No paraba de hallar ideas en Borges y en quienes comentaban su obra y decían, por ejemplo, que remitía a una tradición, porque el mundo moderno aparecía como lugar de pérdida y deterioro, y a la vez remitía a la noción de cambio literario, porque la literatura afirma el valor de lo nuevo. Borges reescribía lo viejo, eso es algo que de pronto entendió perfectamente el principiante que yo era. Con la ayuda de unos textos que me pasó Boutade, me pareció intuir que Borges había inventado la posibilidad de que nosotros los modernos pudiéramos, en rara vecindad con lo genuinamente literario, practicar el ejercicio de las letras, es decir, que pudiéramos nada menos que seguir escribiendo. (PN: 194-5).
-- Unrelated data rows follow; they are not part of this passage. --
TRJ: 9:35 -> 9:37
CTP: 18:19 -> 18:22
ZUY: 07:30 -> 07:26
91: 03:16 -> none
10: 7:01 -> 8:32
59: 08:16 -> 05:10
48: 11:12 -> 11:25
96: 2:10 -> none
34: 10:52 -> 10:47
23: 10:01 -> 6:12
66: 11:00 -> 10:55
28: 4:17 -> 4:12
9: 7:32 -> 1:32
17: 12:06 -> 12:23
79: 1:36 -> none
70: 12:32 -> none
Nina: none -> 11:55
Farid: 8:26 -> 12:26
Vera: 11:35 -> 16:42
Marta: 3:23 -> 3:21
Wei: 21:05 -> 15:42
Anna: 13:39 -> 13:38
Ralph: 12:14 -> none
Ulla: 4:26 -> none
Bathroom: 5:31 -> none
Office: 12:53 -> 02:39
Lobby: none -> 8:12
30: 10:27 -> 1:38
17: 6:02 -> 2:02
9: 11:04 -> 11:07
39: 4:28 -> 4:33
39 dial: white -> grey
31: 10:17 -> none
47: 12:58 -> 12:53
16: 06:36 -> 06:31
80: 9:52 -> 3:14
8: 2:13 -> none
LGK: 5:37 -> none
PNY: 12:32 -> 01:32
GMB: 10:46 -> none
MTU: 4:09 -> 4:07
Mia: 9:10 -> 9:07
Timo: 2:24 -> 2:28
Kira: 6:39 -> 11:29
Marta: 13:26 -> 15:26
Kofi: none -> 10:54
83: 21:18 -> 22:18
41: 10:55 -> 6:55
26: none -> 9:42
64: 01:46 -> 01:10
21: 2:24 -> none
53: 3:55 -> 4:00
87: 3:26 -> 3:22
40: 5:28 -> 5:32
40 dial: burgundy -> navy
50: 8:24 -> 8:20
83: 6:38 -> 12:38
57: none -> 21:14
Vila-Matas nos cuenta algo más que el final de los grandes relatos, o el origen de una nueva condición de la literatura, nos habla de una invención que permite seguir escribiendo. Si convenimos (Caputo, 1997) que el “significado” de la deconstrucción es mostrar que las cosas, textos, instituciones, tradiciones, sociedades, no tienen significados definibles, que no tienen una misión determinada o determinable y que siempre exceden las fronteras que ocupan, la lectura de un texto, sea retórico o político, siempre está por llegar. Cada vez que se intenta estabilizar el significado de una cosa o de fijarlo en lo que sería su telos originario, la cosa misma y todo lo demás se escabulle. La deconstrucción es una búsqueda de lo imposible de la lectura, que es la condición de posibilidad de estos discursos, esto es, el texto, en vez de ser aniquilado por su imposibilidad, se nutre de ella. Lo legible no tiene origen, es memorial, nos precede a nosotros y a nuestra lectura. Lo legible sería lo necesariamente todavía por venir. Está todavía por venir no como acto o acontecimiento que un día podrá volverse presente, sino más bien en el sentido estructural de una promesa, una promesa que es —en su afirmación y no cumplimiento— un double-bind. En este sentido el texto nunca será legible. La lectura está siempre por venir. Esta promesa de lo que está por venir, del suceso que viene, está organizada alrededor de lo que Derrida llama la invención del otro. La deconstrucción, por tanto, puede ser pensada como un cierto invencionalismo.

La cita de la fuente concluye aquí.